标签：7.17 启动 ml gradle 源码 elasticsearch data es

通过这篇文章，了解ES 如何源码启动、如何定位对应请求的实现类。

1. 准备环境

Jdk: 17

Es: 7.17

IDEA： 2024.1

Gradle: 8.7

安装jdk、idea
下载es 源码： (我从github 下载的7.17.8 的代码)
https://github.com/elastic/elasticsearch 或者: https://gitee.com/mirrors/elasticsearch
gradle下载(这一步也可以跳过)

其实就是让gradle 默认走本地文件，不然下载比较慢。

1. elasticsearch源码\gradle\wrapper\gradle-wrapper.properties
distributionBase=GRADLE_USER_HOME
distributionPath=wrapper/dists
distributionUrl=https\://services.gradle.org/distributions/gradle-7.5.1-all.zip
zipStoreBase=GRADLE_USER_HOME
zipStorePath=wrapper/dists
distributionSha256Sum=db9c8211ed63f61f60292c69e80d89196f9eb36665e369e7f00ac4cc841c2219
2. https\://services.gradle.org/distributions/gradle-7.5.1-all.zip 下载
3. 放置 gradle-7.5.1-all.zip 到elasticsearch\gradle\wrapper
4. 修改gradle-wrapper.properties
distributionUrl=gradle-7.5.1-all.zip

修改全局gradle仓库地址
在USER_HOME/.gradle/下面创建新文件 init.gradle（没有这个文件的可以手动创建），输入下面的内容并保存。
修改gradle的远程仓库地址为阿里云的仓库

allprojects{
    repositories {
        def ALIYUN_REPOSITORY_URL = 'https://maven.aliyun.com/repository/public/'
        def ALIYUN_GRADLE_PLUGIN_URL = 'https://maven.aliyun.com/repository/gradle-plugin/'
        all { ArtifactRepository repo ->
            if(repo instanceof MavenArtifactRepository){
                def url = repo.url.toString()
                if (url.startsWith('https://repo1.maven.org/maven2/')) {
                    project.logger.lifecycle "Repository ${repo.url} replaced by $ALIYUN_REPOSITORY_URL."
                    remove repo
                }
                if (url.startsWith('https://jcenter.bintray.com/')) {
                    project.logger.lifecycle "Repository ${repo.url} replaced by $ALIYUN_REPOSITORY_URL."
                    remove repo
                }
                if (url.startsWith('https://plugins.gradle.org/m2/')) {
                    project.logger.lifecycle "Repository ${repo.url} replaced by $ALIYUN_GRADLE_PLUGIN_URL."
                    remove repo
                }
            }
        }
        maven { url ALIYUN_REPOSITORY_URL }
        maven { url ALIYUN_GRADLE_PLUGIN_URL }
    }
}

2. IDEA 运行

1. 环境准备

IDEA 导入源码项目

File->Open->选中es根目录进入导入

project struct 设置项目SDK，这里选择idea 自带的默认的17

设置gradle 的编译环境

perference 搜索gradle:

2. 开始编译

编译源码

导入IDEA 之后右下角会弹窗load gradle project，如果自己没点，可以点gradle然后手动Reload

点击完成之后需要等待一段时间，build 比较费时间。

这里不需要自己设置子项目为 gradle 项目，我在一开始还自己设置了，在自己 reload all projects 的时候会自动加载子项目。

构建发布包

操作：根据自己的操作系统，选择对应的 no-jdk-*-tar 的 build 按钮，构建 Elasticsearch 发布包。

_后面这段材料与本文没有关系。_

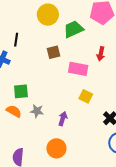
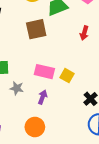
brown square: (53, 52) -> (36, 29), size x1.5
pink rectangle: (78, 69) -> (44, 72), moved

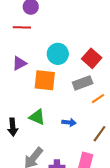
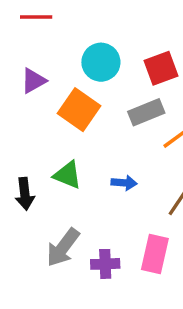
red square: (92, 58) -> (161, 68), turned 30
orange square: (45, 80) -> (79, 110), turned 30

构建完成：在对应的 xxx-tar 目录会有相应的build 目录以及文件

构建原因：distribution/archives/no-jdk-darwin-aarch64-tar/build/install/elasticsearch-7.17.8-SNAPSHOT 目录下会有许多模块， Elasticsearch 采用模块化，所以我们在改动到 modules 模块的代码时，都需要重新 build 一次，即使只添加了代码注释。否则，IDEA Debug 调试时，代码行号会对应不上哈。

构建的过程中，发现资源下载失败：

错误信息如下：
Could not determine the dependencies of task ':x-pack:plugin:ml:bundlePlugin'.

Could not resolve all task dependencies for configuration ':x-pack:plugin:ml:nativeBundle'.
Could not resolve org.elasticsearch.ml:ml-cpp:7.17.8-SNAPSHOT.
Required by:
project :x-pack:plugin:ml
> Could not resolve org.elasticsearch.ml:ml-cpp:7.17.8-SNAPSHOT.
> Could not get resource 'https://artifacts-snapshot.elastic.co/ml-cpp/7.17.8-SNAPSHOT/downloads/ml-cpp/ml-cpp-7.17.8-SNAPSHOT.zip'.
> Could not HEAD 'https://artifacts-snapshot.elastic.co/ml-cpp/7.17.8-SNAPSHOT/downloads/ml-cpp/ml-cpp-7.17.8-SNAPSHOT.zip'.

Connect to 127.0.0.1:33210 [/127.0.0.1] failed: Connection refused

解决办法：参考 https://github.com/elastic/elasticsearch/issues/48350

修改elasticsearch-7.17.8/x-pack/plugin/ml/build.gradle文件：

最终下载地址：

https://prelert-artifacts.s3.amazonaws.com/maven/org/elasticsearch/ml/ml-cpp/7.17.8-SNAPSHOT/ml-cpp-7.17.8-SNAPSHOT.zip

ps：如果下载失败，可能需要FQ，或者自己下载下载修改该文件走localRepo 的逻辑。

3. 源码启动

0. 源码简介

整个es java 源代码大概233W行，可以想象如果想弄清楚是多么的复杂。

es 采用模块化操作， server 是和服务端的主要程序; transport-netty4 模块是 Elasticsearch 基于 Netty 实现网络通讯，我们常用的 9200 或 9300 就是由它提供的。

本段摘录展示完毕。